First, this fascinating NYT article about Venice, one of the first capitalist states.  The basics, in case you’re run down your free NYT quota: Venice created the biggest trade network in the medieval Mediterranean.  The trading expeditions were handled by colleganze, essentially one-off joint-stock enterprises.  They were open to anyone who had the money to invest.

Until 1315, when Venice’s upper class– its 1%– instituted a change known as La Serrata, the closing.  Desiring to preserve their privileges, they created a formal list of who was in the oligarchy and banned new additions.  The power monopoly was soon extended to economic matters; the colleganze were banned.

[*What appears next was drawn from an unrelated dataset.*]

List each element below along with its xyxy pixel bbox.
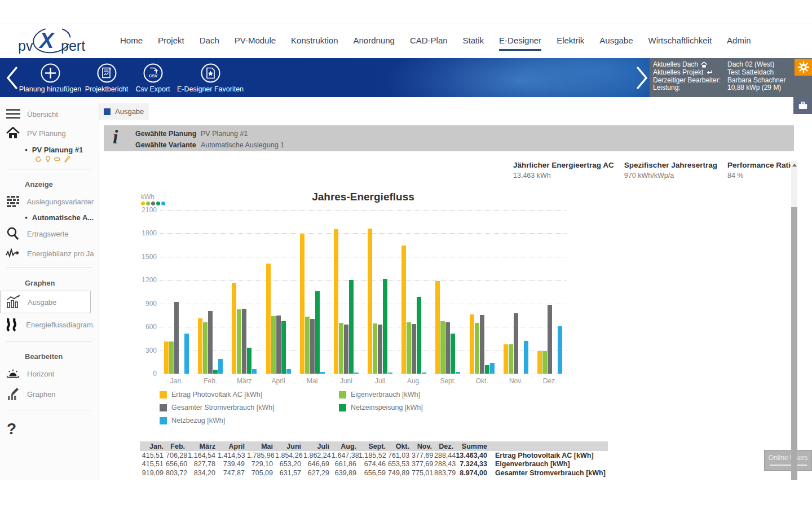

The result was economic decline.  By 1500 the city was smaller than it had been in 1330, and it continued to shrink.  Meanwhile other cities overtook it in economic influence.  What the 1% think is good for them is usually a lousy idea for the general population, and ultimately even for themselves.

The other article is David Stockman’s devastating takedown of Mitt Romney’s “business experience”.

Except Mitt Romney was not a businessman; he was a master financial speculator who bought, sold, flipped, and stripped businesses. He did not build enterprises the old-fashioned way—out of inspiration, perspiration, and a long slog in the free market fostering a new product, service, or process of production. Instead, he spent his 15 years raising debt in prodigious amounts on Wall Street so that Bain could purchase the pots and pans and castoffs of corporate America, leverage them to the hilt, gussy them up as reborn “roll-ups,” and then deliver them back to Wall Street for resale—the faster the better.

That is the modus operandi of the leveraged-buyout business, and in an honest free-market economy, there wouldn’t be much scope for it because it creates little of economic value. But we have a rigged system—a regime of crony capitalism—where the tax code heavily favors debt and capital gains, and the central bank purposefully enables rampant speculation by propping up the price of financial assets and battering down the cost of leveraged finance….

In truth, LBOs are capitalism’s natural undertakers—vulture investors who feed on failing businesses. Due to bad policy, however, they have now become monsters of the financial midway that strip-mine cash from healthy businesses and recycle it mostly to the top 1 percent.

I wonder how the Randians convince themselves that Romney’s way of making money– mining companies, firing workers, leaving them highly indebted and letting them go bankrupt– is “making” rather than “taking”.